O Comitê das Nações Unidas sobre Direitos Econômicos, Sociais e Culturais , encarregado de monitorar o cumprimento pelos Estados participantes desses direitos (ICESCR), fez um comentário geral sobre pessoas com deficiências, notando que “(t) os efeitos de discriminação baseada em deficiências têm sido especialmente graves no campos da educação, emprego, moradia, transporte, vida cultural, e acesso a lugares e serviços públicos.”
O Comitê CEDAW, encarregado de monitorar a Convenção sobre a Eliminação de Discriminações contra Mulheres, também publicou um importante Comentário Geral a respeito de mulheres com deficiências. Uma análise extensa da aplicabilidade dos tratados de direitos humanos do núcleo Nações Unidas a pessoas com deficiências pode ser encontrada em tese especial de estudo Human Rights and Disability, comissionado pelo Escritório do Alto Comissário de Direitos Humanos.
Além dos tratados universais “core”, outros tratados de direitos humanos , adotados em níveis internacional e regional encaram especificamente os direitos de pessoas com deficiências Dentro dos escritórios especializados das Nações Unidas, a Convenção da Organização Mundial do Trabalho (ILO) que se refere a Reabilitação Vocacional e Emprego de Pessoas Deficientes (no.159) e a Convenção da UNESCO contra Discriminação em Educação defendem os direitos de pessoas com deficiências especificamente.
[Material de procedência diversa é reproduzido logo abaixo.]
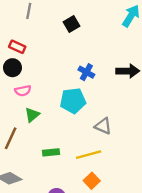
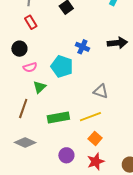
red rectangle: (17, 47) -> (31, 22), moved, turned 40
cyan pentagon: (73, 101) -> (62, 66), moved, turned 30
green rectangle: (51, 152) -> (58, 118), size x1.5

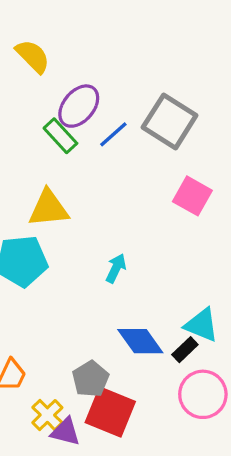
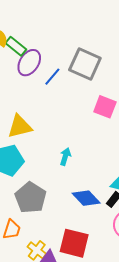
green rectangle: (60, 136) -> (16, 46), moved
gray pentagon: (91, 379) -> (31, 198), moved, size x1.4

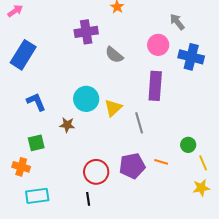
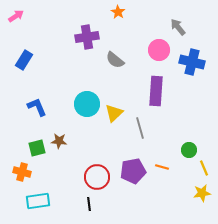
blue rectangle: (23, 55) -> (24, 60), size x0.7
brown star: (67, 125) -> (59, 141), moved

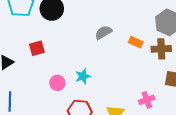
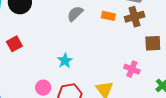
pink circle: (57, 83) -> (43, 88), moved
pink cross: (147, 100) -> (132, 69), turned -35

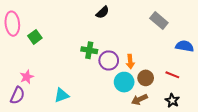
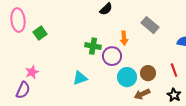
gray rectangle: (159, 21) -> (150, 25), moved
orange arrow: (130, 62) -> (124, 38), moved
red line: (172, 75) -> (174, 70), turned 48
cyan triangle: (62, 95) -> (80, 78), moved

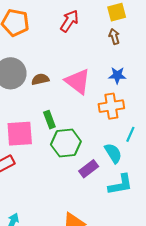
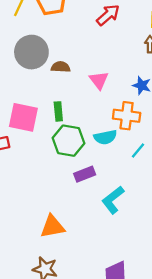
pink triangle: (78, 81) -> (99, 80), size x0.7
cyan semicircle: (113, 153) -> (105, 137), moved, turned 95
cyan L-shape: (120, 185) -> (113, 200), turned 136

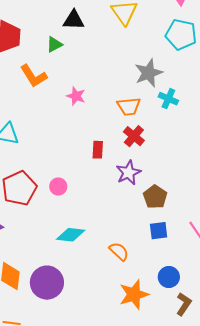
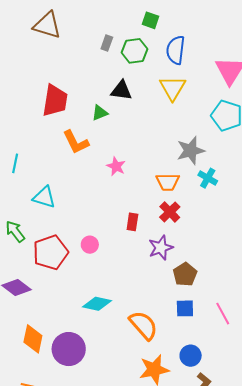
pink circle: (58, 186) -> (90, 245), moved
orange semicircle: (119, 251) -> (143, 325), size x1.5

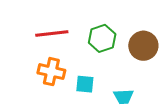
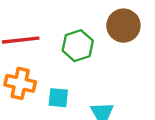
brown circle: (143, 46) -> (123, 26), moved

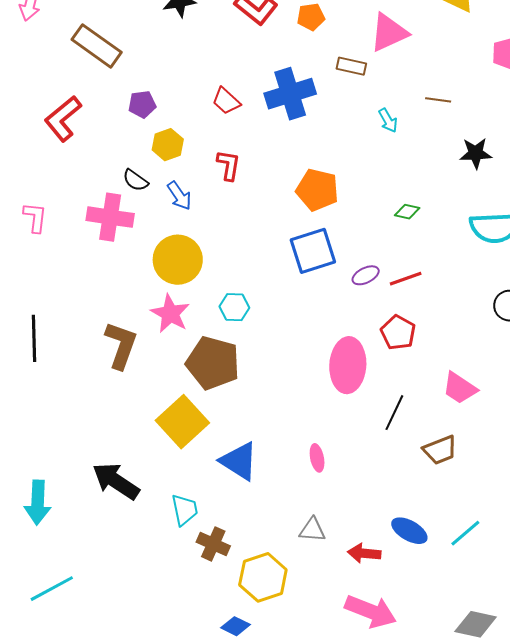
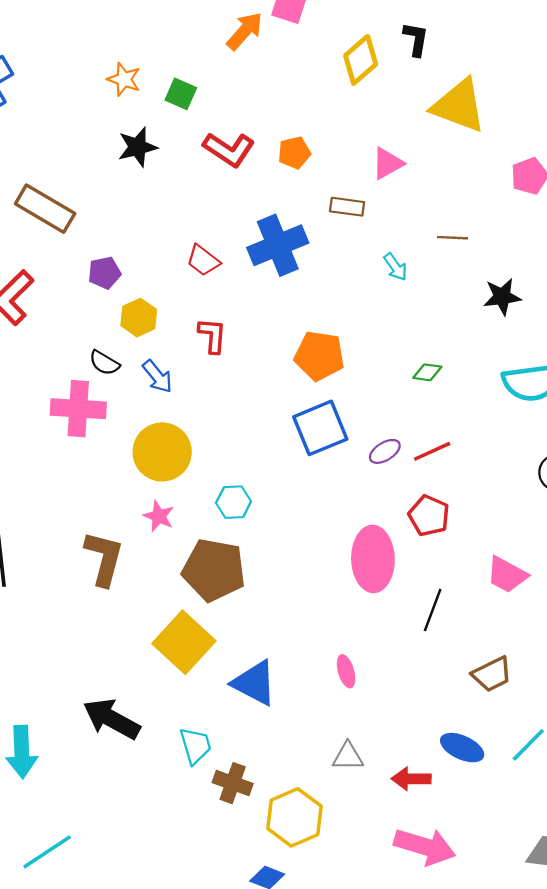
pink triangle: (389, 32) -> (388, 163), size x0.7
pink star: (170, 314) -> (159, 516), size x0.7
brown trapezoid: (440, 450) -> (492, 674), moved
A nível regional, os direitos de pessoas com deficiências são reconhecidos especificamente na Carta Social Européia (art.l5) , a Carta Africana sobre Direitos Humanos e dos Povos (artigo 18.4) a Carta Africana sobre os Direitos e Bem Estar da Criança( art.13) e o Protocolo Adicional à Convenção Americana sobre Direitos Humanos na área de Direitos Econômicos, Sociais e Culturais (arts. 6 & 9). O sistema de direitos humanos inter-americano inclui o primeiro tratado internacional de natureza geral inteiramente dedicado aos direitos de pessoas com deficiências: A Convenção Inter-Americana sobre Eliminação de Todas as Formas de Discriminação contra Pessoas com Deficiências.